| Task to carry out |
When you transcribe the lines below, keep every word the same and leave the pictures behind.
Start of Data for the task
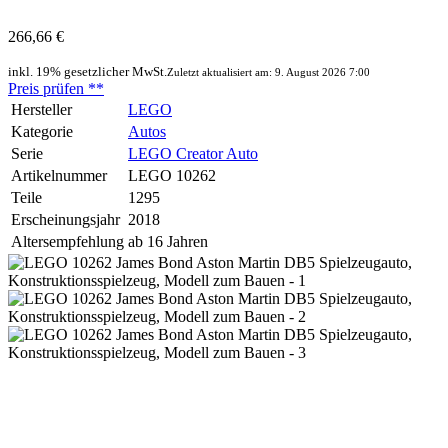
266,66 €
inkl. 19% gesetzlicher MwSt.
Zuletzt aktualisiert am: 9. August 2026 7:00
Preis prüfen
**
Hersteller
LEGO
Kategorie
Autos
Serie
LEGO Creator Auto
Artikelnummer
LEGO 10262
Teile
1295
Erscheinungsjahr
2018
Altersempfehlung
ab 16 Jahren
End of Data for the task
| Written answer |
266,66 €
inkl. 19% gesetzlicher MwSt.
Zuletzt aktualisiert am: 9. August 2026 7:00
Preis prüfen
**
Hersteller
LEGO
Kategorie
Autos
Serie
LEGO Creator Auto
Artikelnummer
LEGO 10262
Teile
1295
Erscheinungsjahr
2018
Altersempfehlung
ab 16 Jahren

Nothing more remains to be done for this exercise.